Both my Burton pants and my Ride pants have leg lifts at the back of the leg which allow you to hinch up the bottom of your pants a little to avoid any cuff wear and tear. Works very well. I recommend both brands.


----------



## JeffreyCH (Nov 21, 2009)

MJP said:


> Volcom for sure.....





snowklinger said:


> this. +100
> 
> :thumbsup:


+200 

I have a pair of Volcom insulated pants, love 'em.


----------



## Varza (Jan 6, 2013)

sheepstealer said:


> What to you all do to prevent leg cuff damage? Or is this a moot point? Every pair of pants I've bought somehow get dragged around when walking to and from cars or tromping around the lodge = torn and frayed, broken cuff zips, etc.The only option I can think of is to constantly flip up the cuff when walking around, which looks stupid. Or, buying a tight pair of pants, which I do not want to do.

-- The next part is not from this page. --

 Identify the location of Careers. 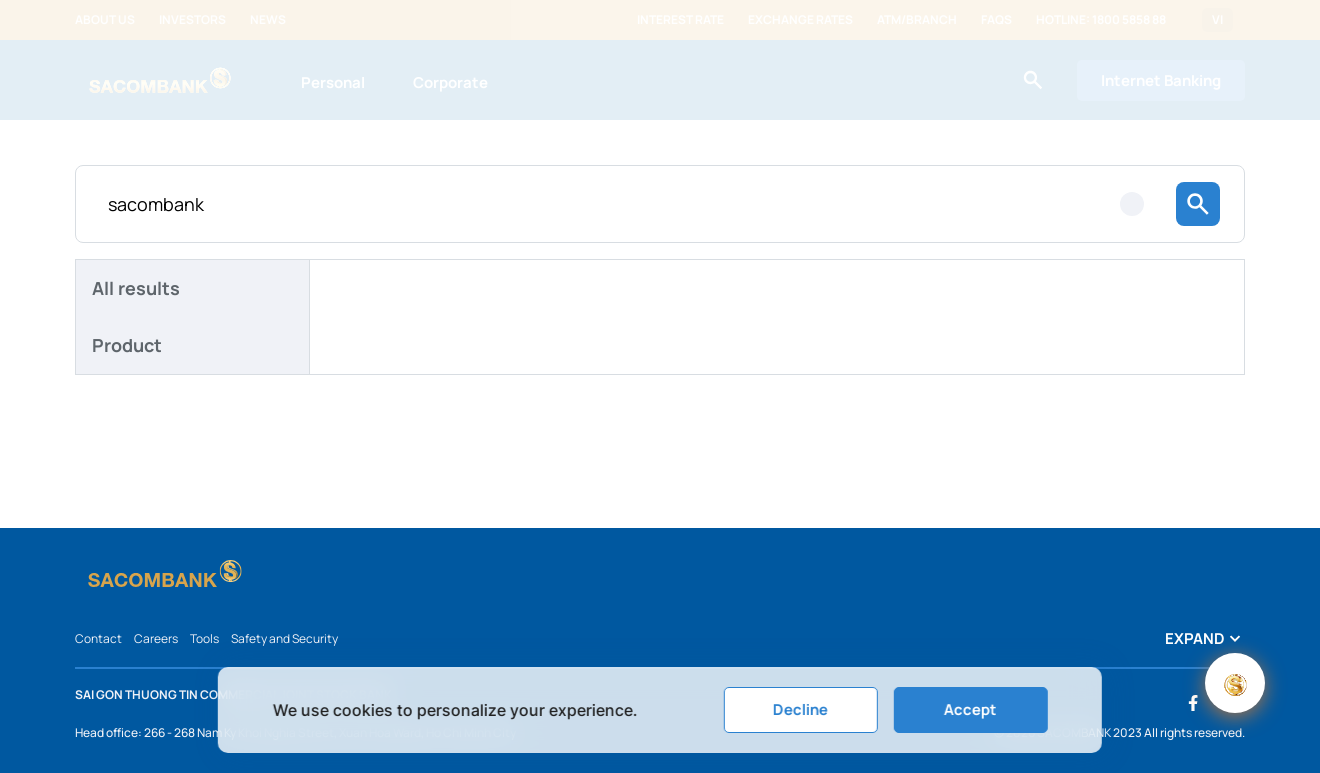
(156, 638).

I have that problem with a lot of my pants (not just the snowboard ones). What I do is wear a belt and pull my pants up as far as they will go and then tighten the belt. I do this for when I'm at the lodge or walking from the car. I may look like a dork, but it preserves pant cuffs  And it makes for easy adjustment when getting back onto the slopes. 

Oh yeah, with some regular pants I wear, I do that too now after I seeing what kind of damage I do to the bottoms of the legs. Ah well...


----------